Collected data
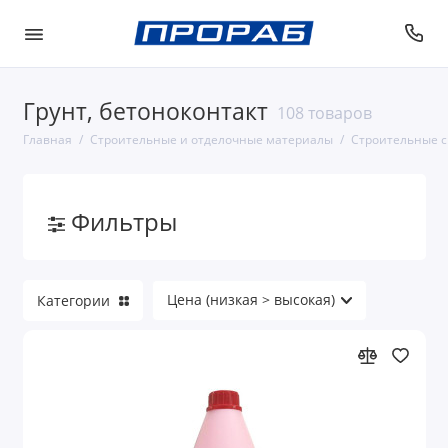
Грунт, бетоноконтакт
108 товаров
Строительные смеси и грунты
Главная
Строительные и отделочные материалы
Строительные с
Строительство стен и перегородок
Фильтры
Кровля, листовой металл и аксессуары
Изоляционные материалы
Категории
Сайдинг
Строительная химия
Пиломатериалы и столярные изделия
Металлопрокат, сетки, проволока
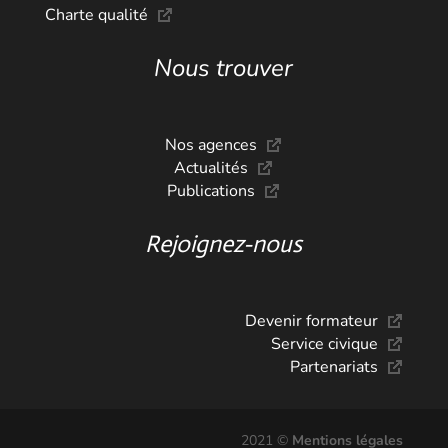
Charte qualité
Nous trouver
Nos agences
Actualités
Publications
Rejoignez-nous
Devenir formateur
Service civique
Partenariats
2021 ©
Mentions légales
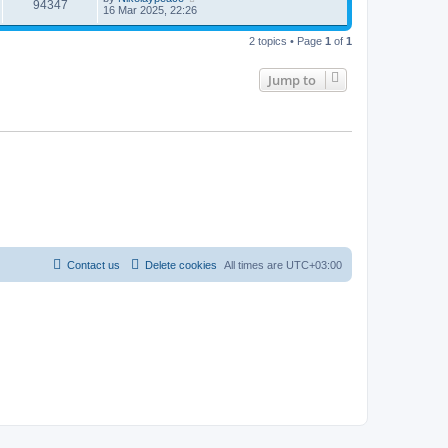
94347
16 Mar 2025, 22:26
2 topics • Page
1
of
1
Jump to
Contact us
Delete cookies
All times are
UTC+03:00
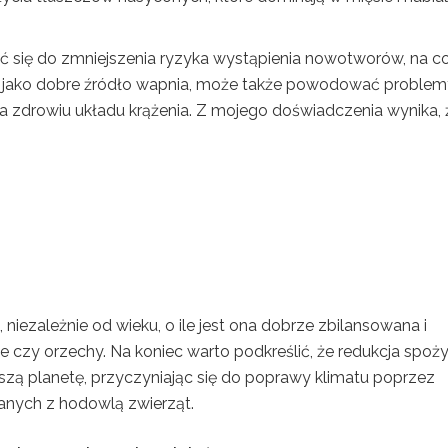
 się do zmniejszenia ryzyka wystąpienia nowotworów, na c
ne jako dobre źródło wapnia, może także powodować problem
ja zdrowiu układu krążenia. Z mojego doświadczenia wynika, 
niezależnie od wieku, o ile jest ona dobrze zbilansowana i
owe czy orzechy. Na koniec warto podkreślić, że redukcja spoż
zą planetę, przyczyniając się do poprawy klimatu poprzez
zanych z hodowlą zwierząt.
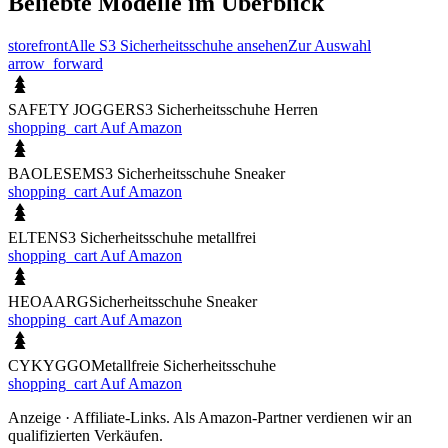
Beliebte Modelle im Überblick
storefront
Alle S3 Sicherheitsschuhe ansehen
Zur Auswahl
arrow_forward
SAFETY JOGGER
S3 Sicherheitsschuhe Herren
shopping_cart
Auf Amazon
BAOLESEM
S3 Sicherheitsschuhe Sneaker
shopping_cart
Auf Amazon
ELTEN
S3 Sicherheitsschuhe metallfrei
shopping_cart
Auf Amazon
HEOAARG
Sicherheitsschuhe Sneaker
shopping_cart
Auf Amazon
CYKYGGO
Metallfreie Sicherheitsschuhe
shopping_cart
Auf Amazon
Anzeige · Affiliate-Links. Als Amazon-Partner verdienen wir an
qualifizierten Verkäufen.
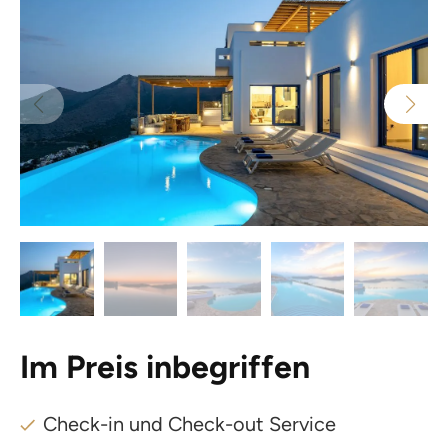
Im Preis inbegriffen
Check-in und Check-out Service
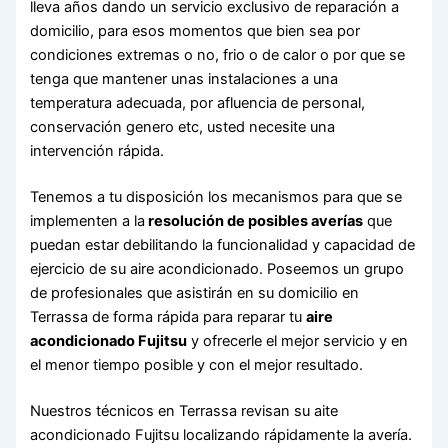
lleva años dando un servicio exclusivo de reparación a
domicilio, para esos momentos que bien sea por
condiciones extremas o no, frio o de calor o por que se
tenga que mantener unas instalaciones a una
temperatura adecuada, por afluencia de personal,
conservación genero etc, usted necesite una
intervención rápida.
Tenemos a tu disposición los mecanismos para que se
implementen a la
resolución de posibles averías
que
puedan estar debilitando la funcionalidad y capacidad de
ejercicio de su aire acondicionado. Poseemos un grupo
de profesionales que asistirán en su domicilio en
Terrassa de forma rápida para reparar tu
aire
acondicionado Fujitsu
y ofrecerle el mejor servicio y en
el menor tiempo posible y con el mejor resultado.
Nuestros técnicos en Terrassa revisan su aite
acondicionado Fujitsu localizando rápidamente la avería.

- REQUIRED ACTION -
Lines wanted from the entries above: the one with "Metallfreie Sicherheitsschuhe", the one with "implementen a la", and all lines between. Please copy them exactly, without the pictures and without anything else.

- WRITTEN RESPONSE -
Metallfreie Sicherheitsschuhe
shopping_cart
Auf Amazon
Anzeige · Affiliate-Links. Als Amazon-Partner verdienen wir an
qualifizierten Verkäufen.
Im Preis inbegriffen
Check-in und Check-out Service
lleva años dando un servicio exclusivo de reparación a
domicilio, para esos momentos que bien sea por
condiciones extremas o no, frio o de calor o por que se
tenga que mantener unas instalaciones a una
temperatura adecuada, por afluencia de personal,
conservación genero etc, usted necesite una
intervención rápida.
Tenemos a tu disposición los mecanismos para que se
implementen a la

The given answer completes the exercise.